■ EXERCISE BRIEF:
Match the string "notre" against each line below, and copy every line that matches.

==========

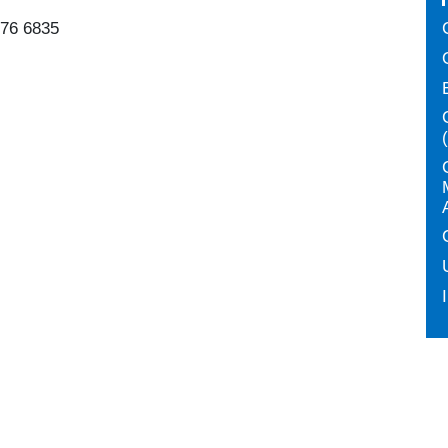
676 6835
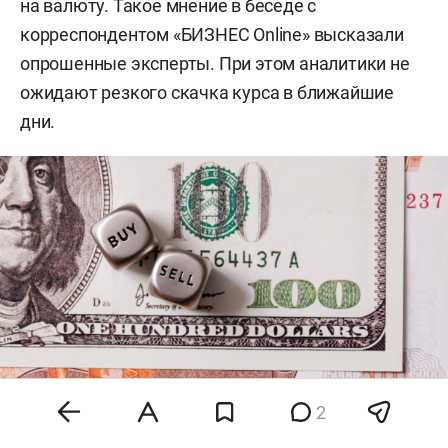
на валюту. Такое мнение в беседе с
корреспондентом «БИЗНЕС Online» высказали
опрошенные эксперты. При этом аналитики не
ожидают резкого скачка курса в ближайшие
дни.
2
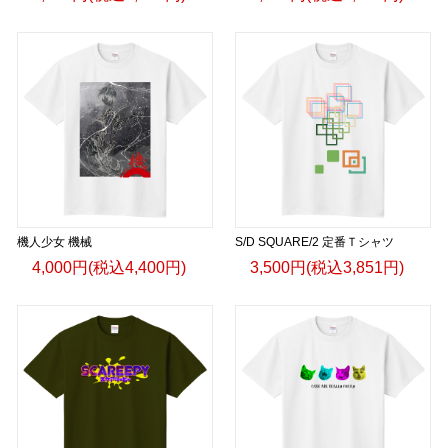
機人少女 機械
S/D SQUARE/2 定番Ｔシャツ
4,000円(税込4,400円)
3,500円(税込3,851円)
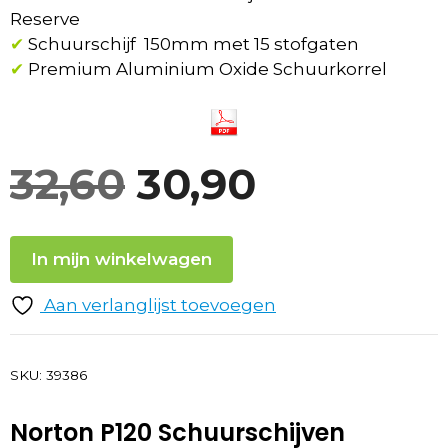
Reserve
✔
Schuurschijf 150mm met 15 stofgaten
✔
Premium Aluminium Oxide Schuurkorrel
Oorspronkelij
Huidige
32,60
30,90
prijs
prijs
In mijn winkelwagen
was:
is:
Aan verlanglijst toevoegen
32,60.
30,90.
SKU:
39386
Norton P120 Schuurschijven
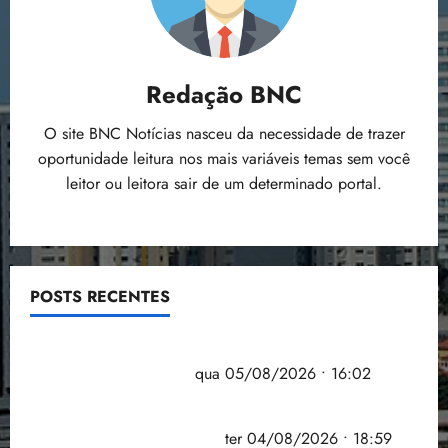
Redação BNC
O site BNC Notícias nasceu da necessidade de trazer
oportunidade leitura nos mais variáveis temas sem você
leitor ou leitora sair de um determinado portal.
POSTS RECENTES
Estudo sobre hepatites virais traça panorama da
doença em onze anos
qua 05/08/2026 • 16:02
CNJ acaba com aposentadoria compulsória como
punição máxima para juiz
ter 04/08/2026 • 18:59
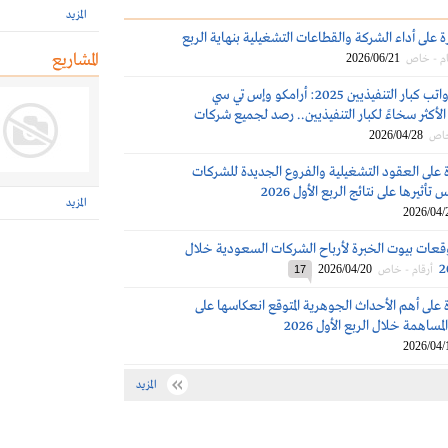
المزيد
ة على أداء الشركة والقطاعات التشغيلية بنهاية الربع
المشاريع
2026/06/21
ام - خاص
مكافآت ورواتب كبار التنفيذيين 2025: أرامكو وإس تي سي
لأكثر سخاءً لكبار التنفيذيين.. رصد لجميع شركات
2026/04/28
خاص
 على العقود التشغيلية والفروع الجديدة للشركات
تأثيرها على نتائج الربع الأول 2026
المزيد
2026/04/
قعات بيوت الخبرة لأرباح الشركات السعودية خلال
2026/04/20
أرقام - خاص
17
 على أهم الأحداث الجوهرية المتوقع انعكاسها على
مساهمة خلال الربع الأول 2026
2026/04/
المزيد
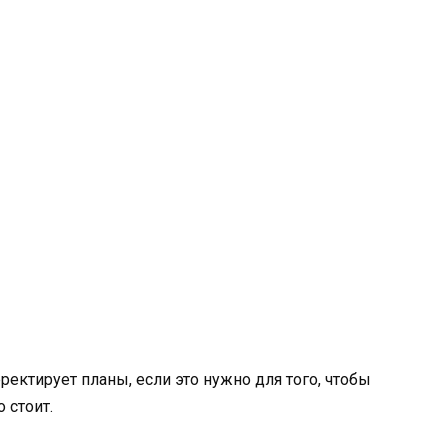
ректирует планы, если это нужно для того, чтобы
 стоит.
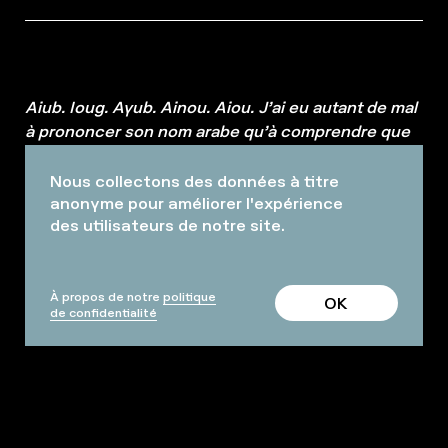
Aiub. Ioug.
Ayub. Ainou. Aiou. J’ai eu autant de mal
à prononcer son nom arabe qu’à comprendre que
notre amour n’était pas possible dans un monde
impossible. Ce nom est venu détruire, d’une
Nous collectons des données à titre
anonyme pour améliorer l'expérience
certaine manière, mon Occident.
des utilisateurs de notre site.
À propos de notre
politique
OK
de confidentialité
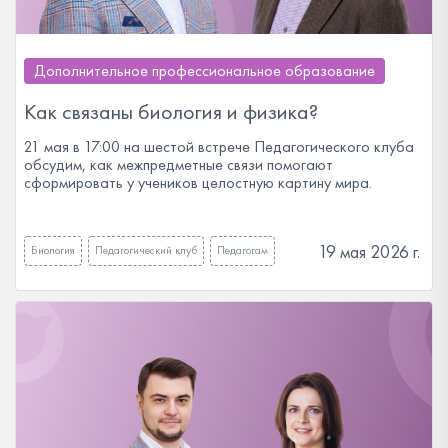
Дополнительное профессиональное образование
Как связаны биология и физика?
21 мая в 17:00 на шестой встрече Педагогического клуба
обсудим, как межпредметные связи помогают
сформировать у учеников целостную картину мира.
19 мая 2026 г.
Биология
Педагогический клуб
Педагогам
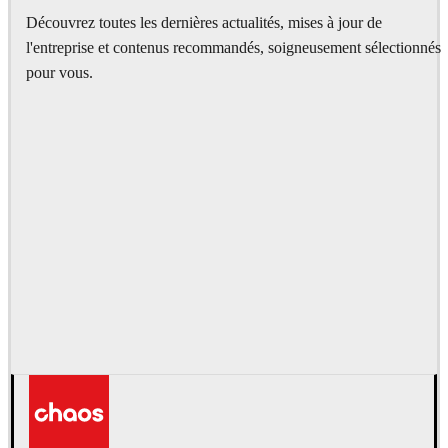
Découvrez toutes les dernières actualités, mises à jour de
l'entreprise et contenus recommandés, soigneusement sélectionnés
pour vous.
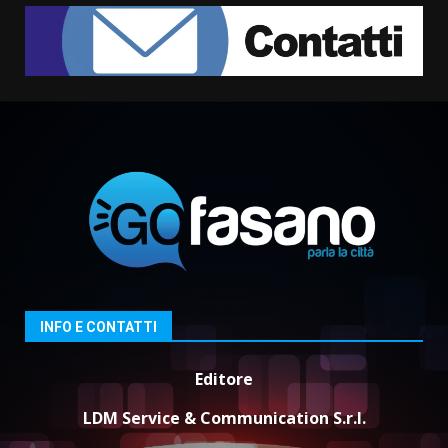
5 Agosto 2026 11:03
7
Fasanese ferito a colpi di arma
da fuoco
6 Agosto 2026 18:13
1
Carta d’identità: continua il piano
di aperture straordinarie del
Comune di Fasano
6 Agosto 2026 14:16
2
Grazia Neglia, coordinatrice
INFO E CONTATTI
cittadina di Fratelli d’Italia,
pronta a tornare in Consiglio
Editore
comunale
3
6 Agosto 2026 08:00
LDM Service & Communication S.r.l.
Cura dei beni comuni e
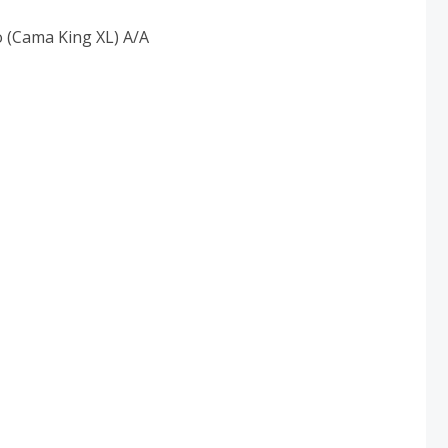
o (Cama King XL) A/A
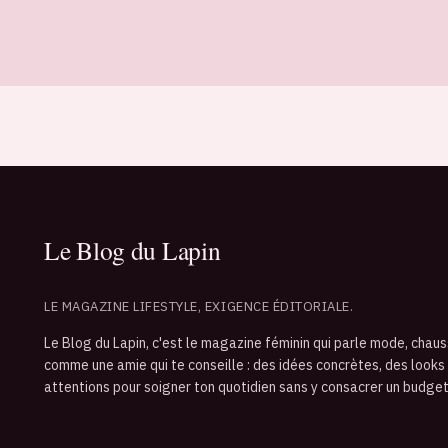
LE MAGAZINE LIFESTYLE, EXIGENCE ÉDITORIALE.
Le Blog du Lapin, c'est le magazine féminin qui parle mode, chaus
comme une amie qui te conseille : des idées concrètes, des looks
attentions pour soigner ton quotidien sans y consacrer un budget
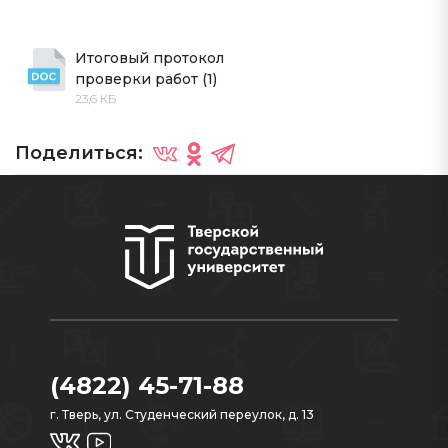
Итоговый протокол 
проверки работ (1)
23,6 КБ
Поделиться:
(4822) 45-71-88
г. Тверь, ул. Студенческий переулок, д. 13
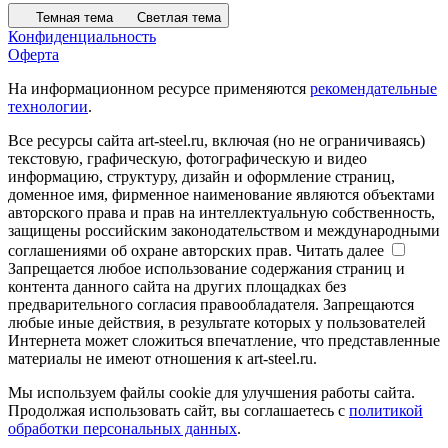
Темная тема
Светлая тема
Конфиденциальность
Оферта
На информационном ресурсе применяются
рекомендательные
технологии
.
Все ресурсы сайта art-steel.ru, включая (но не ограничиваясь)
текстовую, графическую, фотографическую и видео
информацию, структуру, дизайн и оформление страниц,
доменное имя, фирменное наименование являются объектами
авторского права и прав на интеллектуальную собственность,
защищены российским законодательством и международными
соглашениями об охране авторских прав.
Читать далее
Запрещается любое использование содержания страниц и
контента данного сайта на других площадках без
предварительного согласия правообладателя. Запрещаются
любые иные действия, в результате которых у пользователей
Интернета может сложиться впечатление, что представленные
материалы не имеют отношения к art-steel.ru.
Мы используем файлы cookie для улучшения работы сайта.
Продолжая использовать сайт, вы соглашаетесь с
политикой
обработки персональных данных
.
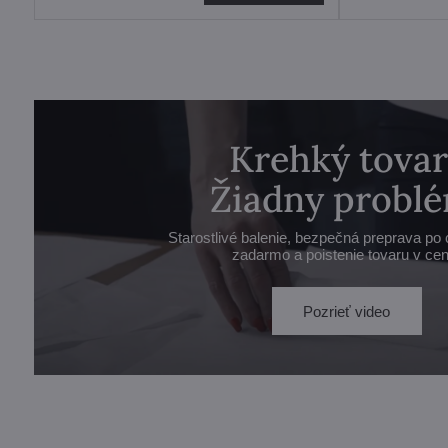
Krehký tovar
Žiadny problé
Starostlivé balenie, bezpečná preprava po 
zadarmo a poistenie tovaru v cen
Pozrieť video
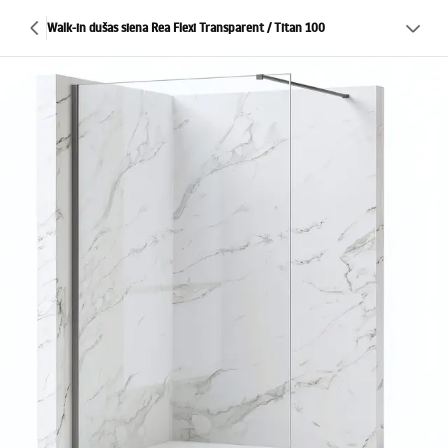
Walk-in dušas siena Rea Flexi Transparent / Titan 100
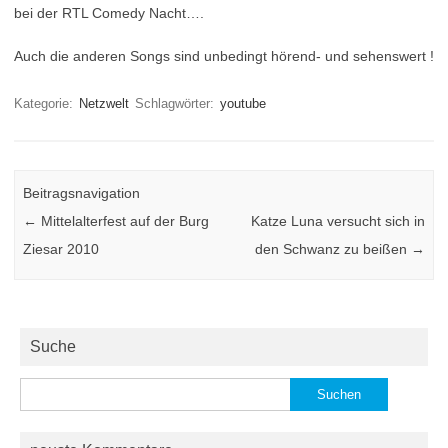
bei der RTL Comedy Nacht….
Auch die anderen Songs sind unbedingt hörend- und sehenswert !
Kategorie:
Netzwelt
Schlagwörter:
youtube
Beitragsnavigation
←
Mittelalterfest auf der Burg
Katze Luna versucht sich in
Ziesar 2010
den Schwanz zu beißen
→
Suche
Suchen
nach:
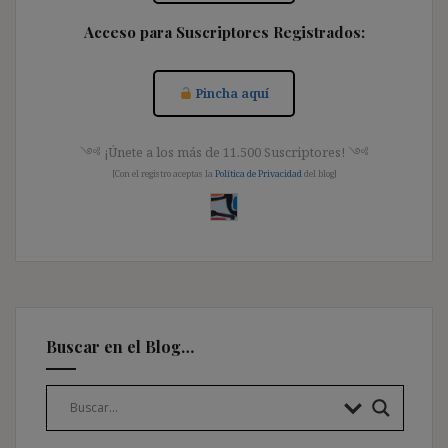
Acceso para Suscriptores Registrados:
Pincha aquí
༺ ¡Únete a los más de 11.500 Suscriptores! ༺
[Con el registro aceptas la
Política de Privacidad
del blog]
Buscar en el Blog…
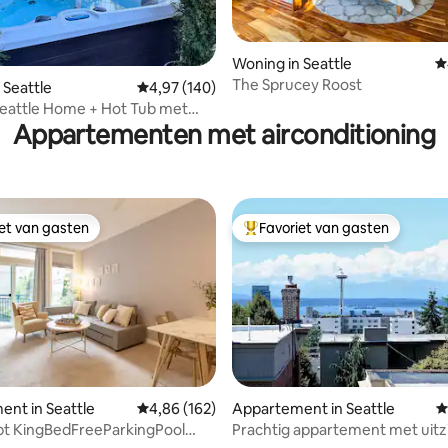
 van 4,99 op 5, 186 recensies
Woning in Seattle
G
The Sprucey Roost
 Seattle
Gemiddelde beoordeling van 4,97 op 5, 140 r
4,97 (140)
Seattle Home + Hot Tub met
Appartementen met airconditioning
edle View
iet van gasten
Favoriet van gasten
iet van gasten
Topfavoriet van gasten
 van 4,99 op 5, 714 recensies
nt in Seattle
Gemiddelde beoordeling van 4,86 op 5, 162 r
4,86 (162)
Appartement in Seattle
G
pt KingBedFreeParkingPool
Prachtig appartement met uitz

==========

■ TASK RESULT:
notre amour n’était pas possible dans un monde
des utilisateurs de notre site.
À propos de notre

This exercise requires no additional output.